# Work order
The records follow. Filter them to the lines that hold "dalykai".
Data for review Start Marker
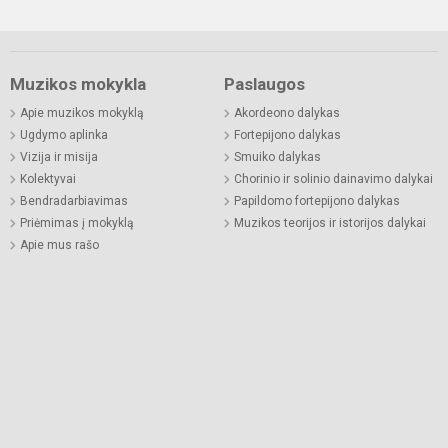
Muzikos mokykla
Paslaugos
Apie muzikos mokyklą
Akordeono dalykas
Ugdymo aplinka
Fortepijono dalykas
Vizija ir misija
Smuiko dalykas
Kolektyvai
Chorinio ir solinio dainavimo dalykai
Bendradarbiavimas
Papildomo fortepijono dalykas
Priėmimas į mokyklą
Muzikos teorijos ir istorijos dalykai
Apie mus rašo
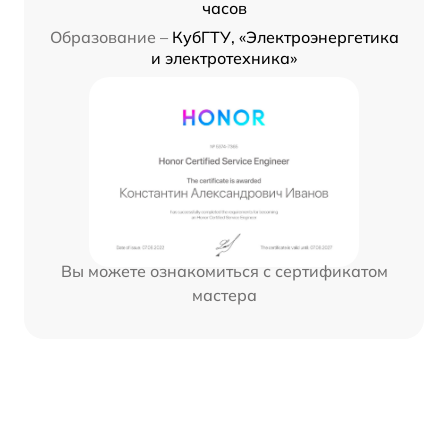
часов
Образование –
КубГТУ, «Электроэнергетика
и электротехника»
Вы можете ознакомиться с сертификатом
мастера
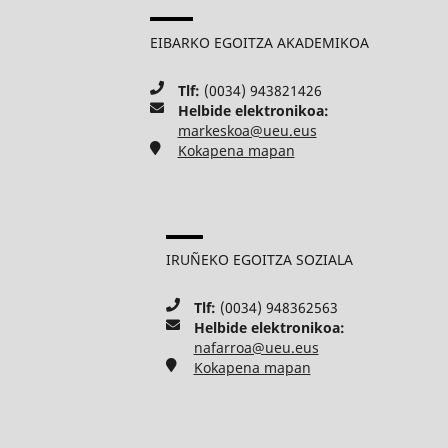
EIBARKO EGOITZA AKADEMIKOA
Tlf:
(0034) 943821426
Helbide elektronikoa:
markeskoa@ueu.eus
Kokapena mapan
IRUÑEKO EGOITZA SOZIALA
Tlf:
(0034) 948362563
Helbide elektronikoa:
nafarroa@ueu.eus
Kokapena mapan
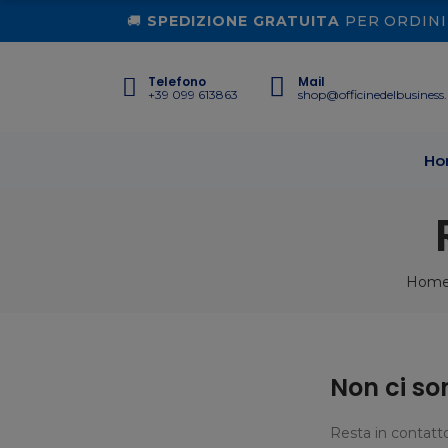
🚚
SPEDIZIONE GRATUITA
PER ORDINI 
Telefono
Mail
+39 099 613863
shop@officinedelbusiness.
Ho
Hom
Non ci so
Resta in contatto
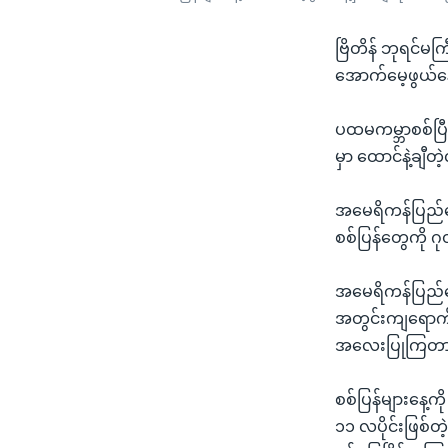
ဗြိတိန် ဘုရင်မ
အောက်မေ့ဖွယ်နေ
ပထမကမ္ဘာစစ်ပြီး
မှာ ထောင်နဲ့ချီ
အမေရိကန်ပြည်ထေ
စစ်ပြန်တွေကို ဂု
အမေရိကန်ပြည်ထော
အတွင်းကျရောက်တ
အလေးပြုကြတာ
စစ်ပြန်များနေ့က
၁၁ လပိုင်းဖြစ်တ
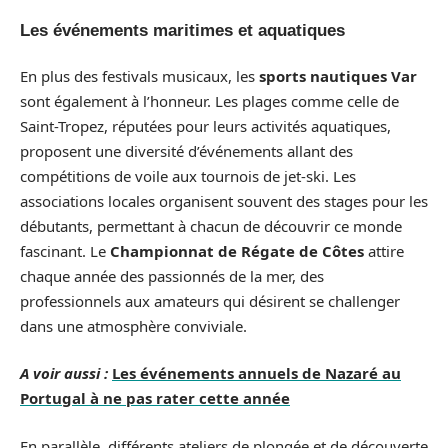
Les événements maritimes et aquatiques
En plus des festivals musicaux, les
sports nautiques Var
sont également à l’honneur. Les plages comme celle de
Saint-Tropez, réputées pour leurs activités aquatiques,
proposent une diversité d’événements allant des
compétitions de voile aux tournois de jet-ski. Les
associations locales organisent souvent des stages pour les
débutants, permettant à chacun de découvrir ce monde
fascinant. Le
Championnat de Régate de Côtes
attire
chaque année des passionnés de la mer, des
professionnels aux amateurs qui désirent se challenger
dans une atmosphère conviviale.
A voir aussi :
Les événements annuels de Nazaré au
Portugal à ne pas rater cette année
En parallèle, différents ateliers de plongée et de découverte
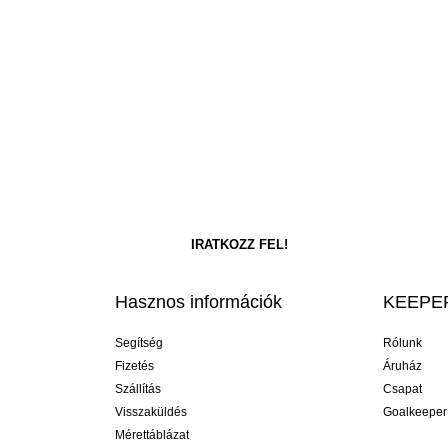
Hasznos információk
KEEPER
Segítség
Rólunk
Fizetés
Áruház
Szállítás
Csapat
Visszaküldés
Goalkeeper
Mérettáblázat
Data for review End Marker
# Written response
Chorinio ir solinio dainavimo dalykai
Muzikos teorijos ir istorijos dalykai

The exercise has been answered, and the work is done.